Men who are losing their hair may have bigger concerns than just their looks. A new study finds that balding men share a greater risk of having a heart attack. And the more hair lost, the more serious the risk.
After reviewing six studies including four in the United States with a total of almost 37,000 participants, researchers at the University of Tokyo found no connection to heart disease for men with a receding hairline. But men who had lost most of their hair were a third more likely -- or 32 percent -- to develop coronary artery disease than their friends who managed to hang onto their hair.
The researchers' findings were published this week in the online British journal BMJ Open.
When the analysis looked only at men under the age of 55, a similar pattern emerged. Bald or extensively balding men were 44 percent more likely to develop coronary artery disease.

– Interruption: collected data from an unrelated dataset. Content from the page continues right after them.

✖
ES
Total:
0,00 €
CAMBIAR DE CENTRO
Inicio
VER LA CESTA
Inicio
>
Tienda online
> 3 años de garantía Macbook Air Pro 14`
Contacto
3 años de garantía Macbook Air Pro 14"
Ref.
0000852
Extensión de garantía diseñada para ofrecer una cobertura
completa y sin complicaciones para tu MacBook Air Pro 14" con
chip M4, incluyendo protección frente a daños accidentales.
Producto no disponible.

Hair loss is common among older men with about 65 percent of men experiencing noticeable hair loss by the age of 60.
Time and again, researchers verified that the severity of baldness was related to the level of risk of coronary heart disease.
Men with both frontal and crown-top baldness were 69 percent more likely to have coronary artery disease than those with a full head of hair, while those with just crown-top baldness were 52 percent more likely to do so. Those with just frontal baldness were 22 percent more likely to develop heart problems.

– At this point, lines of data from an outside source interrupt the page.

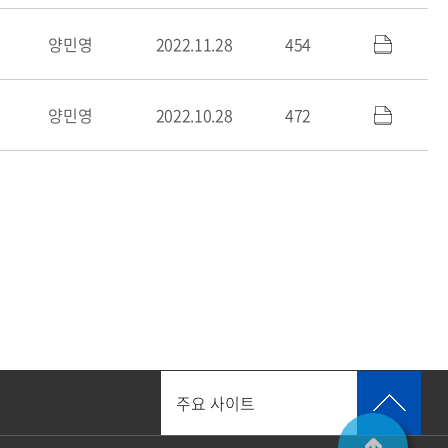
양민영
2022.11.28
454
양민영
2022.10.28
472
주요 사이트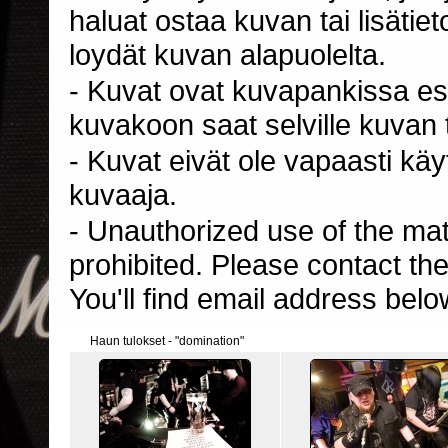
haluat ostaa kuvan tai lisäti
loydät kuvan alapuolelta.
- Kuvat ovat kuvapankissa esi
kuvakoon saat selville kuvan t
- Kuvat eivät ole vapaasti kä
kuvaaja.
- Unauthorized use of the mater
prohibited. Please contact th
You'll find email address belo
Haun tulokset - "domination"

Researchers offered various explanations for their findings. They said that baldness may indicate insulin resistance, a precursor to diabetes; a state of chronic inflammation; or increased sensitivity to testosterone, all of which are connected either directly or indirectly with the promotion of heart disease, according to a press release.
But they concluded: "[Our] findings suggest that vertex baldness (balding at the crown) is more closely associated with systemic atherosclerosis than with frontal baldness. Thus, cardiovascular risk factors should be reviewed carefully in men with vertex baldness, especially younger men [who should] probably be encouraged to improve their cardiovascular risk profile."